BRIEF: Please make an exact transcription of all the data that follows.

RECORDS:

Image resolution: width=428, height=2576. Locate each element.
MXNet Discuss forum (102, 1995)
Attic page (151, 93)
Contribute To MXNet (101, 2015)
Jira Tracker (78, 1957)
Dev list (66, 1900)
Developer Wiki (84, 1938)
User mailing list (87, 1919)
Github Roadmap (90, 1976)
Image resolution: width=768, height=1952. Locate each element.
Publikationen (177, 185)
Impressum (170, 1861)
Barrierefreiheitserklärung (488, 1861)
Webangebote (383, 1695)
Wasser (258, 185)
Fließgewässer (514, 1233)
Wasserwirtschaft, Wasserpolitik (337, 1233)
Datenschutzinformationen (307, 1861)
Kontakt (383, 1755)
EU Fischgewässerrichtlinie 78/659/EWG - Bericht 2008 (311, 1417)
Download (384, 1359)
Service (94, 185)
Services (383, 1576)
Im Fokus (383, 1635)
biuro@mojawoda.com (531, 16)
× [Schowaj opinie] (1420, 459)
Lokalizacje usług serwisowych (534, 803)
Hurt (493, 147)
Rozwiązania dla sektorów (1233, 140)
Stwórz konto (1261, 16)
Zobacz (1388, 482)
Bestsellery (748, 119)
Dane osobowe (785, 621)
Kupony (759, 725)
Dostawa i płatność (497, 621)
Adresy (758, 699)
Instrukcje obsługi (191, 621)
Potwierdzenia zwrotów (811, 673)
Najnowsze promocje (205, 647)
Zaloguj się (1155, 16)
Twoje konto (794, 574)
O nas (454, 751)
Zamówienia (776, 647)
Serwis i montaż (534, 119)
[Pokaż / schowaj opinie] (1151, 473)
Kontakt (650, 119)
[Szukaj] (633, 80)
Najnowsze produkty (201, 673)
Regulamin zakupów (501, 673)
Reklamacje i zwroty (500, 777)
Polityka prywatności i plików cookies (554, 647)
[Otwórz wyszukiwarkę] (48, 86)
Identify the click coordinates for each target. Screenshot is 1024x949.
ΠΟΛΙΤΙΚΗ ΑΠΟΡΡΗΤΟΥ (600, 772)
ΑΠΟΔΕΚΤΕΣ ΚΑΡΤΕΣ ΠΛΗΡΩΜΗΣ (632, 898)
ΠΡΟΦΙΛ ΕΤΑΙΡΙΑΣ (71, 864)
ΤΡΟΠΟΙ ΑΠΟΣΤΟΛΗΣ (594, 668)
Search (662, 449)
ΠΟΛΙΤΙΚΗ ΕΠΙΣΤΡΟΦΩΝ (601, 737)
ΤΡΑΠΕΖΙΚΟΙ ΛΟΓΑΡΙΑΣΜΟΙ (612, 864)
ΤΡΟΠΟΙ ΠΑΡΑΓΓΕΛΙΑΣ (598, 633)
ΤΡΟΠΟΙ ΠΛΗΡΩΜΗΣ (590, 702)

ANSWER BELOW:
Image resolution: width=428, height=2576. Locate each element.
MXNet Discuss forum (102, 1995)
Attic page (151, 93)
Contribute To MXNet (101, 2015)
Jira Tracker (78, 1957)
Dev list (66, 1900)
Developer Wiki (84, 1938)
User mailing list (87, 1919)
Github Roadmap (90, 1976)
Image resolution: width=768, height=1952. Locate each element.
Publikationen (177, 185)
Impressum (170, 1861)
Barrierefreiheitserklärung (488, 1861)
Webangebote (383, 1695)
Wasser (258, 185)
Fließgewässer (514, 1233)
Wasserwirtschaft, Wasserpolitik (337, 1233)
Datenschutzinformationen (307, 1861)
Kontakt (383, 1755)
EU Fischgewässerrichtlinie 78/659/EWG - Bericht 2008 (311, 1417)
Download (384, 1359)
Service (94, 185)
Services (383, 1576)
Im Fokus (383, 1635)
biuro@mojawoda.com (531, 16)
× [Schowaj opinie] (1420, 459)
Lokalizacje usług serwisowych (534, 803)
Hurt (493, 147)
Rozwiązania dla sektorów (1233, 140)
Stwórz konto (1261, 16)
Zobacz (1388, 482)
Bestsellery (748, 119)
Dane osobowe (785, 621)
Kupony (759, 725)
Dostawa i płatność (497, 621)
Adresy (758, 699)
Instrukcje obsługi (191, 621)
Potwierdzenia zwrotów (811, 673)
Najnowsze promocje (205, 647)
Zaloguj się (1155, 16)
Twoje konto (794, 574)
O nas (454, 751)
Zamówienia (776, 647)
Serwis i montaż (534, 119)
[Pokaż / schowaj opinie] (1151, 473)
Kontakt (650, 119)
[Szukaj] (633, 80)
Najnowsze produkty (201, 673)
Regulamin zakupów (501, 673)
Reklamacje i zwroty (500, 777)
Polityka prywatności i plików cookies (554, 647)
[Otwórz wyszukiwarkę] (48, 86)
Identify the click coordinates for each target. Screenshot is 1024x949.
ΠΟΛΙΤΙΚΗ ΑΠΟΡΡΗΤΟΥ (600, 772)
ΑΠΟΔΕΚΤΕΣ ΚΑΡΤΕΣ ΠΛΗΡΩΜΗΣ (632, 898)
ΠΡΟΦΙΛ ΕΤΑΙΡΙΑΣ (71, 864)
ΤΡΟΠΟΙ ΑΠΟΣΤΟΛΗΣ (594, 668)
Search (662, 449)
ΠΟΛΙΤΙΚΗ ΕΠΙΣΤΡΟΦΩΝ (601, 737)
ΤΡΑΠΕΖΙΚΟΙ ΛΟΓΑΡΙΑΣΜΟΙ (612, 864)
ΤΡΟΠΟΙ ΠΑΡΑΓΓΕΛΙΑΣ (598, 633)
ΤΡΟΠΟΙ ΠΛΗΡΩΜΗΣ (590, 702)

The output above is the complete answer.